**What is required:** The answer is a single number: the count of lines in the records below that contain the word "also".

Data provided below:

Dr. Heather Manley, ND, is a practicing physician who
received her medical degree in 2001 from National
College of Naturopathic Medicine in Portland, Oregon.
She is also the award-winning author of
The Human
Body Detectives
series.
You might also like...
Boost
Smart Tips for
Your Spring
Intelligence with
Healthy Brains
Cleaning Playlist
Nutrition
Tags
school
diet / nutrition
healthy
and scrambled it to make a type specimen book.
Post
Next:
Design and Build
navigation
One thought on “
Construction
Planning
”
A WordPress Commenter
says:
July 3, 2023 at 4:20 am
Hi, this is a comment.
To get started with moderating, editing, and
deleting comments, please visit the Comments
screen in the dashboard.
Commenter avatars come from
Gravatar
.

End of Data provided.
Data provided below:

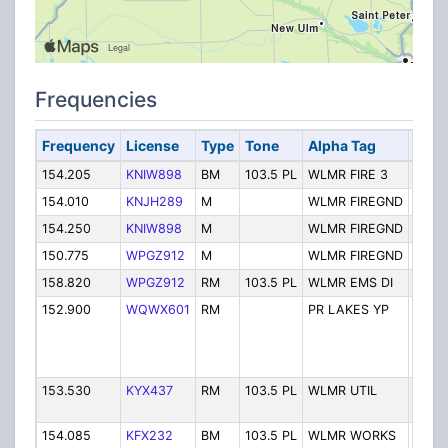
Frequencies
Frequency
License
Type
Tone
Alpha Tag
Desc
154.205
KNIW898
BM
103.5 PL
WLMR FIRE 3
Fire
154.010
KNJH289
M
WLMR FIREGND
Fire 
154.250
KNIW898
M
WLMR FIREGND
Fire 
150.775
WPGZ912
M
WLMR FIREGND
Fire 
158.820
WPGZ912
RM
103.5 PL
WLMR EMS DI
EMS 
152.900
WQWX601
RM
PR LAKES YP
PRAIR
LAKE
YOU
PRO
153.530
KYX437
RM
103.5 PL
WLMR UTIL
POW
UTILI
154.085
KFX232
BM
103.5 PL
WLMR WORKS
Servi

End of Data provided.

**Answer to the problem:** 2